As thousands of migrants leave Belarus, Poland declares a state of emergency

Right now the situation at the border between Poland and Belarus is being called a “hybrid attack,” and the situation is likely to escalate quickly, to the point that on Thursday, Polish president Andrzej Duda approved the declaration of a state of emergency for 30 days and the Polish army is about to be sent to defend the border.

The reason for the growing tensions is the attempts by the regime led by Alexandr Lukashenko to push hundreds of migrants to cross the borders of Lithuania, Latvia and Poland, in retaliation against the European Union for the sanctions adopted against Minsk. This “hybrid attack” has been ongoing for months, so much so that at the summit of Interior Ministers held in Brussels on Tuesday, the Polish minister insisted that the final declaration should also include a reference to the emergency at the Union’s eastern borders.

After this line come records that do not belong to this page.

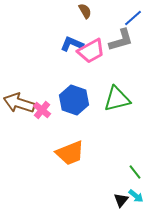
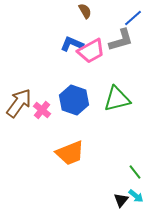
brown arrow: rotated 108 degrees clockwise
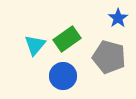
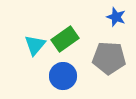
blue star: moved 2 px left, 1 px up; rotated 18 degrees counterclockwise
green rectangle: moved 2 px left
gray pentagon: moved 1 px down; rotated 12 degrees counterclockwise
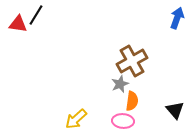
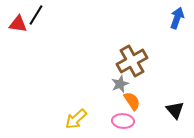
orange semicircle: rotated 42 degrees counterclockwise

In the meantime, official statements have taken on increasingly hostile tones: “Exceptional measures are needed” to secure against the migratory movements that have emerged “in a planned and organized manner by President Lukashenko’s regime,” explained Piotr Muller, a spokesman for the Polish government, in an interview on Polskie Radio 24 on Wednesday. “We already know that most probably around 10,000 migrants, including from Iraq, are in Belarus. They were transported there in an organized manner” with the plan being, “most probably, [for all of them] to cross the borders of Poland, Latvia and Lithuania … in an organized manner.” Muller added. “We cannot allow that to happen.”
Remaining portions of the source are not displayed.